What is needed is an exact copy of the entries below, from the line that contains "aprill 2013" through the final line, both included, and nothing else.

(Beginning of Provided data)

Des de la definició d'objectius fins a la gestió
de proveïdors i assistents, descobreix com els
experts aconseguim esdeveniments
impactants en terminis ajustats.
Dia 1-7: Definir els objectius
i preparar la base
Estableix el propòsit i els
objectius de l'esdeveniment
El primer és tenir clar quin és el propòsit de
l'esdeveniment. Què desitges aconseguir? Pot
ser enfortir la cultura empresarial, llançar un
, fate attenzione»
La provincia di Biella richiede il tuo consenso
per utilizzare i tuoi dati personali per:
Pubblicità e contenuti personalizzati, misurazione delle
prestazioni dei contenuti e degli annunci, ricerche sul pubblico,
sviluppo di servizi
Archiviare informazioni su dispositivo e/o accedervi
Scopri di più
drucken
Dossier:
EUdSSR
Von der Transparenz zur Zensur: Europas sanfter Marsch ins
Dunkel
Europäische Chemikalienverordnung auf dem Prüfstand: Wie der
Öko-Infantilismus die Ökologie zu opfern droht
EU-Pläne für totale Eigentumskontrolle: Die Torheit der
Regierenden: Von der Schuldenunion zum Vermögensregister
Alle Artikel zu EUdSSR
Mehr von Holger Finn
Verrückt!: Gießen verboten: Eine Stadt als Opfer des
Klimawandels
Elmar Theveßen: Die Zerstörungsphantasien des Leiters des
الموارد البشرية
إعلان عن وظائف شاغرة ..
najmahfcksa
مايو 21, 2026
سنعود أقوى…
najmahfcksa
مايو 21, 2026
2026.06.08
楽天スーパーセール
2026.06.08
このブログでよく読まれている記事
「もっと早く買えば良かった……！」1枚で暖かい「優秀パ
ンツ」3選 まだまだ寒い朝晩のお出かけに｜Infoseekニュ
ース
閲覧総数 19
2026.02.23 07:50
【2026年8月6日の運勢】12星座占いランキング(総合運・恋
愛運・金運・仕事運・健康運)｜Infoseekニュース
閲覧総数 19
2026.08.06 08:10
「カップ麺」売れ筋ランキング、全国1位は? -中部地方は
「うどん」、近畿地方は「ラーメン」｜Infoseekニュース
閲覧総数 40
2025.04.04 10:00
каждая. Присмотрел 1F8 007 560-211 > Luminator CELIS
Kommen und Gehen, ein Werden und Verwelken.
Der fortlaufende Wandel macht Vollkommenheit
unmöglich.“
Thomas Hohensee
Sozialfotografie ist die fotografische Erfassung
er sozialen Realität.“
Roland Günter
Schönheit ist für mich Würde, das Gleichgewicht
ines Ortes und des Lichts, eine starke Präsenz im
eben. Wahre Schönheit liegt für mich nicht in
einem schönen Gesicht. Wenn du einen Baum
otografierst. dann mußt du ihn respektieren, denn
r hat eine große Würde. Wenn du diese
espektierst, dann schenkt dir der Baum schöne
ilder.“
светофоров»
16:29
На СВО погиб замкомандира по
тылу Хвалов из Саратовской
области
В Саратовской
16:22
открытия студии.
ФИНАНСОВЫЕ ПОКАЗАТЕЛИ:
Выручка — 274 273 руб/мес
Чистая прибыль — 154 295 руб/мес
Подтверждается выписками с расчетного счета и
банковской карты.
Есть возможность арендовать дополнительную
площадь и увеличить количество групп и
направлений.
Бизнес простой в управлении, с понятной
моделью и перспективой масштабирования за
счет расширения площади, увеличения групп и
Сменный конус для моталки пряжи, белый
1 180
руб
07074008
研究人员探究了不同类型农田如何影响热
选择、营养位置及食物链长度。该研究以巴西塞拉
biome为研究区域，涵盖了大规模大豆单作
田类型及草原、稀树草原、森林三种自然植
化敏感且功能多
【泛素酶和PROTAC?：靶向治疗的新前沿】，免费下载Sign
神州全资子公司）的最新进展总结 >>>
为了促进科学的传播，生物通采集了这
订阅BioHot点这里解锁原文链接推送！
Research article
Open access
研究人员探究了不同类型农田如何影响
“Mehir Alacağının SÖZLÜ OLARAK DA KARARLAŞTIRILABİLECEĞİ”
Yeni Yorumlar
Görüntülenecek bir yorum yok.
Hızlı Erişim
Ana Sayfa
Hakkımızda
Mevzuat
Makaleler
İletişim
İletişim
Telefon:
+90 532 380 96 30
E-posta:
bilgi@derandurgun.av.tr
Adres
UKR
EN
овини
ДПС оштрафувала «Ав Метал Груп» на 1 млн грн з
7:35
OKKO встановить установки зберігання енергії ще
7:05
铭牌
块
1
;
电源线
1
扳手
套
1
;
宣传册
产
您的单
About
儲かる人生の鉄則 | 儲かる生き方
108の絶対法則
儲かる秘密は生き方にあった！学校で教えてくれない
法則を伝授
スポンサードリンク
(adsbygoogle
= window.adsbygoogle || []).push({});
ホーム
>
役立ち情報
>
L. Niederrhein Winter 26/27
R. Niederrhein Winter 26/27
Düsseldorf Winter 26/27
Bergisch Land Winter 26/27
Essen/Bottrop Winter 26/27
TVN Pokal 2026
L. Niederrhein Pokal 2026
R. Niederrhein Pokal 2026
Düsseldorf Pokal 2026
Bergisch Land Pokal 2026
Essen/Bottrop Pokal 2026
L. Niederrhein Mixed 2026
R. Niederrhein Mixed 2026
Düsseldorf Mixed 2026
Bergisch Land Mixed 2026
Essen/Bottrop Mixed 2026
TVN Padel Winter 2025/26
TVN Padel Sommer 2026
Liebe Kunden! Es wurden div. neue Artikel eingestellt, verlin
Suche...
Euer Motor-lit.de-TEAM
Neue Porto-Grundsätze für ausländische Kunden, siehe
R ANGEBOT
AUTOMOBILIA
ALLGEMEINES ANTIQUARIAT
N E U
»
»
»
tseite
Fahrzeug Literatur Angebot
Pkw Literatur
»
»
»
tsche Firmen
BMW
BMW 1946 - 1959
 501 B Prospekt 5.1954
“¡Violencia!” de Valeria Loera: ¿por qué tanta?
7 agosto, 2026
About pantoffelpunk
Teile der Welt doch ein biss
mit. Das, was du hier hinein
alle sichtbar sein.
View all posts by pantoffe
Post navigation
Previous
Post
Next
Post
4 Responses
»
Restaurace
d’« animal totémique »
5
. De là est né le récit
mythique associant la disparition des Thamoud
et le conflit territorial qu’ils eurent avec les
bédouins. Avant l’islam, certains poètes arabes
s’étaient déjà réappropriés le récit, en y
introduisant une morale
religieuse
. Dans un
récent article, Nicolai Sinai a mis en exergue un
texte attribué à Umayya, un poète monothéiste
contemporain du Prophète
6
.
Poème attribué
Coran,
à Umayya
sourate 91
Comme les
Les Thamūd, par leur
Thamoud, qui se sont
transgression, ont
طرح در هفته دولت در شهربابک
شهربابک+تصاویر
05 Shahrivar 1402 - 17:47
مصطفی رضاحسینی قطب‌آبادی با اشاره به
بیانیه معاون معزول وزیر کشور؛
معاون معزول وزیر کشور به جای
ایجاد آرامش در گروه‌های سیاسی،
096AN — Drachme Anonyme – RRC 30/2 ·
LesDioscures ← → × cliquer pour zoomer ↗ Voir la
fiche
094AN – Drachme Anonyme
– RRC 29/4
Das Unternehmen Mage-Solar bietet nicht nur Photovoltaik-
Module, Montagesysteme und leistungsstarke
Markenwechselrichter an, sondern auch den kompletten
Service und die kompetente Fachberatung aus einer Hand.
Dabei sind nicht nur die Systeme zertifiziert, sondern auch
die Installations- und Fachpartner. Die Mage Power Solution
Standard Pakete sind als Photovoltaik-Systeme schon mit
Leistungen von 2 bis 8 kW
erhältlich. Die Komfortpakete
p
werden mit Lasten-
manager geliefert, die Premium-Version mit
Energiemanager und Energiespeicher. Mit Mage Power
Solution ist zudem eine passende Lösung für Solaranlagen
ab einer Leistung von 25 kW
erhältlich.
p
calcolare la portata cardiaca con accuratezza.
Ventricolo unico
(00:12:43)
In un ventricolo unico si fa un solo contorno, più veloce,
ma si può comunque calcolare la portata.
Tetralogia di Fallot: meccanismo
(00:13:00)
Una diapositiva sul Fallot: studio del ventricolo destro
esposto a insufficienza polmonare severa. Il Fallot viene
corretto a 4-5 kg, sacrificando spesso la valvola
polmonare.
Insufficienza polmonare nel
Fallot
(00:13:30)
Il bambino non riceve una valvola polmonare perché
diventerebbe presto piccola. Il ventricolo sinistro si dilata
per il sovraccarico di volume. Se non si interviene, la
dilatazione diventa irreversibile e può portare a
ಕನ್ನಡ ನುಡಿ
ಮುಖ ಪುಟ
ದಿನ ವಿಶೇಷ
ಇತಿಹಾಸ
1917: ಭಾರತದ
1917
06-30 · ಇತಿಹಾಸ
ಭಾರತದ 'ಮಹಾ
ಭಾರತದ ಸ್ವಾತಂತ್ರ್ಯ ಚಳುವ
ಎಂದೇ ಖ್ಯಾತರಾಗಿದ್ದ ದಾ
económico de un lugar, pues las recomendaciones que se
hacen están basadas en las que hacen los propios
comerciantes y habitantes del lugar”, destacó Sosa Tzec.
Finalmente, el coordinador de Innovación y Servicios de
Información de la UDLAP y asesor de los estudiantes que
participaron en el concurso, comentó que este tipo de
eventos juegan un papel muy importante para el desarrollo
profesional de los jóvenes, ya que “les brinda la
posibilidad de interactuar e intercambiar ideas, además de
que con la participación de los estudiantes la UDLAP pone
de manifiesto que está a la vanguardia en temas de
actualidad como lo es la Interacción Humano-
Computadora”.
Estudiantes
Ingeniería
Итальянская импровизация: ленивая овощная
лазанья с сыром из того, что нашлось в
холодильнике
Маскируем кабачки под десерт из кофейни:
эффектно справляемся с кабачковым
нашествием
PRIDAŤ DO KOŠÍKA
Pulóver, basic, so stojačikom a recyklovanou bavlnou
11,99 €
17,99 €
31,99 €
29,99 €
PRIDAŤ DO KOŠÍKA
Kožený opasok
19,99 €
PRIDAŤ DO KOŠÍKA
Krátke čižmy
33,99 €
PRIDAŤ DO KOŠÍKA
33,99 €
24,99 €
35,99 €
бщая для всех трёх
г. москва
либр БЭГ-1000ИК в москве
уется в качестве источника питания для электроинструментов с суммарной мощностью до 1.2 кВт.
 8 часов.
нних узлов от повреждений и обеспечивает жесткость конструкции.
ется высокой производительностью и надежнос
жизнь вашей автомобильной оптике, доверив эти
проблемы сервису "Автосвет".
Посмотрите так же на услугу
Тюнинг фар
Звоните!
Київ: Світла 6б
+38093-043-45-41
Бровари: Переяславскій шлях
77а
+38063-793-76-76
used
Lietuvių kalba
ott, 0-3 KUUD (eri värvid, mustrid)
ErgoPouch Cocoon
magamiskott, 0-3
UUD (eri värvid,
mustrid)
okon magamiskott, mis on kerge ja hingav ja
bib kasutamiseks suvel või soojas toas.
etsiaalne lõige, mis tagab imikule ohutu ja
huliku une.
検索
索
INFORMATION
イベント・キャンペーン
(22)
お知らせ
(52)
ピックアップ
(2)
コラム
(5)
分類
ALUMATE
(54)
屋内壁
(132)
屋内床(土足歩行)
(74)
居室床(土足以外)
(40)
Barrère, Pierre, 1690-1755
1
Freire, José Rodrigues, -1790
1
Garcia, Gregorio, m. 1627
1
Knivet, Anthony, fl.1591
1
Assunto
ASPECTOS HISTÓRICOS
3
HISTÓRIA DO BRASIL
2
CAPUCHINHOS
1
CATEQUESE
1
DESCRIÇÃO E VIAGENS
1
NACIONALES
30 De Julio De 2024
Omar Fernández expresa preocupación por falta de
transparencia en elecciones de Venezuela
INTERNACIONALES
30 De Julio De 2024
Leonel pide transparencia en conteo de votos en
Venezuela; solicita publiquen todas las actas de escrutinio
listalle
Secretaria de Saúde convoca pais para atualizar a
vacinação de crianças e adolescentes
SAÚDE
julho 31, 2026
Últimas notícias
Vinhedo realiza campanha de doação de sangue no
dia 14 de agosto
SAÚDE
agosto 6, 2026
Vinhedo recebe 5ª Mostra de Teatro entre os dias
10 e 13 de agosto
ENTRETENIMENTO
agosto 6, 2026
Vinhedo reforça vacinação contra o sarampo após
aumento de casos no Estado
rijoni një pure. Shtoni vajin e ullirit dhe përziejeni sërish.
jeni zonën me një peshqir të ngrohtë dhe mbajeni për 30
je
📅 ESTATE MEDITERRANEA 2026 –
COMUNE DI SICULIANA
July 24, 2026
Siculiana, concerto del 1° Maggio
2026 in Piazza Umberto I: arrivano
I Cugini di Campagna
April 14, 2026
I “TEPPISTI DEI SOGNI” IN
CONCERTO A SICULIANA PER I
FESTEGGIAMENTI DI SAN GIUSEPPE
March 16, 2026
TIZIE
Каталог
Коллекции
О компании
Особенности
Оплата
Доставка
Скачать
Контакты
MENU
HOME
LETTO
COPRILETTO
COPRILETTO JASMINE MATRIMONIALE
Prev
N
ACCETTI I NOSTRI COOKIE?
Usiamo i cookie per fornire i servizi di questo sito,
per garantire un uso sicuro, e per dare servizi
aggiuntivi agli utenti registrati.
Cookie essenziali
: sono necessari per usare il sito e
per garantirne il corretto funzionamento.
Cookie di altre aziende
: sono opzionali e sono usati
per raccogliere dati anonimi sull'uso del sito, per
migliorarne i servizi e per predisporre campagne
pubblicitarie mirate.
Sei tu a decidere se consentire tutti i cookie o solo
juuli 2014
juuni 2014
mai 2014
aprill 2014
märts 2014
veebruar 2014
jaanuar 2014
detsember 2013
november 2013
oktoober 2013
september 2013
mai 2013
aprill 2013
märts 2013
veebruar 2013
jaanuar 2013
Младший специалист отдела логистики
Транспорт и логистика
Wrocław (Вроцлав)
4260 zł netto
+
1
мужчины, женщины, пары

(End of Provided data)

Task solution:
aprill 2013
märts 2013
veebruar 2013
jaanuar 2013
Младший специалист отдела логистики
Транспорт и логистика
Wrocław (Вроцлав)
4260 zł netto
+
1
мужчины, женщины, пары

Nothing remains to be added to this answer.